On the 20th anniversary of the Americans with Disabilities Act, a group of architects toured the Dallas Lighthouse for the Blind. This is an amazing facility that trains and employs visually impaired people to manufacture many items from eye glass cases, highlighters, and even military shovel carrying fanny packs. It was an “eye-opening” experience (pun intended). These people are truly incredible. They are able to use computers with a software that read them what is on the screen. But the software doesn’t read it like an audio CD that you read for fun….it speed reads. One of the trainees demonstrated the software and he had it read what was on the screen in the speed that he can understand. All I could hear was gibberish….it was reading 120 words a minute…. and he could actually understand it! INCREDIBLE!!!

There is also a software that assists in reading called J.A.W.S.  this makes the text bigger as needed.  We also saw the others at work at sewing machines, assembly lines and their individual stations where they put together all sorts of products that are sold to companies.

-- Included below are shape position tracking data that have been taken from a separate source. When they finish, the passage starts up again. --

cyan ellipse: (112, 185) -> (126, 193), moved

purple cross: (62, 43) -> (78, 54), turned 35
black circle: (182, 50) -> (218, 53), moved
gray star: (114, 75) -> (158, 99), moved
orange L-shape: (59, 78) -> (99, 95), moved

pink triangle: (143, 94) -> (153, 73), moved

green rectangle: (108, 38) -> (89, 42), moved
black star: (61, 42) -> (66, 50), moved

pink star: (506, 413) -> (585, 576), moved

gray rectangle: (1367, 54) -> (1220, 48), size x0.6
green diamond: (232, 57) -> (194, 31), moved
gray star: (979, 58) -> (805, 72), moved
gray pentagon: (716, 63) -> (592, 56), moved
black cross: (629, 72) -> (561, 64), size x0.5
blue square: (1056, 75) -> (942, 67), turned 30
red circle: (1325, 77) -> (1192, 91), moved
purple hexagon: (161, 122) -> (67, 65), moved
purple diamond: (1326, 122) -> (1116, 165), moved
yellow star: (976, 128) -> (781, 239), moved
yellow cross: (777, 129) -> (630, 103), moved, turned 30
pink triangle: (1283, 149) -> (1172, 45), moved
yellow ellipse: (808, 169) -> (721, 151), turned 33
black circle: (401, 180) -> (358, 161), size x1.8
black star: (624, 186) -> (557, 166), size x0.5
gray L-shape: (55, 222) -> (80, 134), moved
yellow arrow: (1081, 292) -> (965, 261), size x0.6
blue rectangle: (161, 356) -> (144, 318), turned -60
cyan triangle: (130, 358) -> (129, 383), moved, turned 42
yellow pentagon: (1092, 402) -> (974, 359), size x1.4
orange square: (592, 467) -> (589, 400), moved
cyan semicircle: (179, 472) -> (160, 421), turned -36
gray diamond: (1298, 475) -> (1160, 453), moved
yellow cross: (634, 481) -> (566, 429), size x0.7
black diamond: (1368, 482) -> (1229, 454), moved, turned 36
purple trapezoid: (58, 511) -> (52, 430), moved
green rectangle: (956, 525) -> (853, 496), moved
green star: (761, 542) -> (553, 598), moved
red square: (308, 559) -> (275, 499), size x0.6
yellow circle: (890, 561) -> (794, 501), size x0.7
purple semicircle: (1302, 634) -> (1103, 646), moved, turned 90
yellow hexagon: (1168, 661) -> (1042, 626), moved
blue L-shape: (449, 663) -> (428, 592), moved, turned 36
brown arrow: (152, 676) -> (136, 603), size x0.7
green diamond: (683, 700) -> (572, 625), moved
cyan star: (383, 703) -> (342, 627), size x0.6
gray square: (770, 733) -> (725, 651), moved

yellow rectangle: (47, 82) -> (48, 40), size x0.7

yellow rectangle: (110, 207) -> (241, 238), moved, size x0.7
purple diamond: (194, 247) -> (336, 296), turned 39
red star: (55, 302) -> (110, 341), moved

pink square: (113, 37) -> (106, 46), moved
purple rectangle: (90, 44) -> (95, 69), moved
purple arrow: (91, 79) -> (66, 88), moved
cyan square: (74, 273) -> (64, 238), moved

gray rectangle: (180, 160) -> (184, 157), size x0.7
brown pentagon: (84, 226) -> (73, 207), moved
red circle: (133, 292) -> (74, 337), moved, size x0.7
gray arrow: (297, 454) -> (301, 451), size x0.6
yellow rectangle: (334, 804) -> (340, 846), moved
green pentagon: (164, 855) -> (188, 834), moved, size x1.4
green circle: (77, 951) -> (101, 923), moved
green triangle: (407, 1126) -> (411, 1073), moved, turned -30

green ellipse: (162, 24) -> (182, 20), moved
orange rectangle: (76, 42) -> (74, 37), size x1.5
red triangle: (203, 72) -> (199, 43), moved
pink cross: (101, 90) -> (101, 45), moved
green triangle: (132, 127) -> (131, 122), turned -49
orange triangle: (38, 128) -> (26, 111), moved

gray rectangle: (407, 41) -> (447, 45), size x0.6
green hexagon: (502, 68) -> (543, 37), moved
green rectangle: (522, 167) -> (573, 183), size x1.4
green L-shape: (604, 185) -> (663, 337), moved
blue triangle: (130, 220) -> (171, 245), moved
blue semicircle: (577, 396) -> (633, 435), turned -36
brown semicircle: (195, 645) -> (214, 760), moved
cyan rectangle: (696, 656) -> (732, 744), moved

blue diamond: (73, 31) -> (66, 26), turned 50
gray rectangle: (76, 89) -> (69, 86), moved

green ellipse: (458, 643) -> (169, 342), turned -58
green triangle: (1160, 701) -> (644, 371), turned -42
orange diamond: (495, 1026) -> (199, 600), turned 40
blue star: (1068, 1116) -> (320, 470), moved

These people are so good at what they do, that all I could do is just open my mouth and be in awe!!!

The building was also designed for the low vision people that worked there. The door frames were a contrasting color to the doors and walls so that they could “see” that there was a doorway there rather than just a wall of the same color. Their bathrooms had circular mirrors so that they would not think it was a window they were looking through. And many other items such as braille at signs, truncated domes on ramps so they can detect the change in environment, and they even use their sense of smell to move around their space.

That experience really made me think of the disability and how truly remarkable our bodies (and these wonderful people) are that they can adjust to their limitations.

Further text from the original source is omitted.